To test their ideas, the authors used two different types of intrusions. The first was to disguise them as user
transactions. Lee, et al., (2000) explained that “in this scenario, the characteristics of an intruding transaction are
identical to a user transaction except for the data object access pattern” (p.128). What they mean by this is that the
intruding transaction will attempt to make a change in a way that regular user transactions don’t ordinarily do. The
second test was to disguise the transactions as sensor transactions. Sensor transactions are different than user
transactions in that they read a sensor periodically to check for updated information as opposed to needing a user to
enter the transaction (Lee, et al., 2000, p. 127-128). Their goal here is to have the intrusion arrive randomly, which
should signal the system that they are not normal.

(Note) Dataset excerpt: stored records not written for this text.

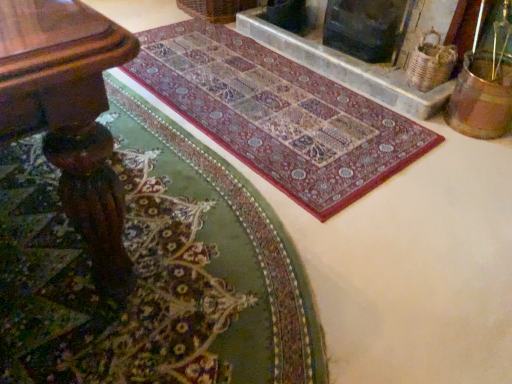 Question: Looking at the image, does wooden table at lower left seem bigger or smaller compared to multicolored woven rug at center, which is counted as the second mat, starting from the back?

Choices:
 (A) small
 (B) big

Answer: (B)

Question: Is wooden table at lower left in front of or behind multicolored woven rug at center, which is counted as the second mat, starting from the back, in the image?

Choices:
 (A) front
 (B) behind

Answer: (A)

Question: Estimate the real-world distances between objects in this image. Which object is farther from the dark gray stone fireplace at upper center, acting as the first fireplace starting from the right?

Choices:
 (A) multicolored woven rug at center, marked as the first mat in a front-to-back arrangement
 (B) carpet with intricate patterns at center, the 2th mat in the front-to-back sequence
 (C) marble fireplace at upper center, which is the second fireplace in right-to-left order
 (D) wooden table at lower left

Answer: (D)

Question: Estimate the real-world distances between objects in this image. Which object is farther from the multicolored woven rug at center, marked as the first mat in a front-to-back arrangement?

Choices:
 (A) marble fireplace at upper center, which is the second fireplace in right-to-left order
 (B) wooden table at lower left
 (C) dark gray stone fireplace at upper center, acting as the first fireplace starting from the right
 (D) carpet with intricate patterns at center, the 2th mat in the front-to-back sequence

Answer: (C)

The authors’ tests showed that the system did very well for limiting the number of false positives. At one
point, the false positive rate was as low as 0.36% (Lee, et al., 2000, p. 129). The rate of false negatives, however,
increased as time went on. That rate was as high as 5.5% (Lee, et al., 2000, p. 129).
Conclusion
As the results show, both methods proposed by the two groups of authors greatly reduced the numbers of
false positives and negatives. Monitoring database application behavior, however, created the greatest reduction.
The false positive rate was about the same as the other method but the false negative rate was lower by almost 1.5%
which is a lot if there are thousands of requests being sent in. This is important because it limits the number of
malicious requests being allowed and it can let the company research to find out more information on those requests
to hopefully be able to block them in the future.
References
Afonso, J., Monteiro, E., Costa, V. (July 2006). Development of an Integrated Solution for Intrusion Detection: A
Model Based on Data Correlation. IEEE International Conference on Networking and Services. 37-42.
Fonseca, J., Vieira, M., Madeira, H. (December 2006). Monitoring Database Application Behavior for Intrusion
Detection. IEEE 12th Pacific Rim International Symposium on Dependable Computing. 383-386.
Lee, V. C. S., Stankovic, J. A., Son, S. H. (May 2000). Intrusion Detection in Real-Time Database Systems via Time
Signatures. Sixth IEEE Real Time Technology and Applications Symposium. 124-133.
Vieira, M., Madeira, H. (December 2005). Detection of Malicious Transactions in DBMS. IEEE 11th Pacific Rim
International Symposium on Dependable Computing. 350-357.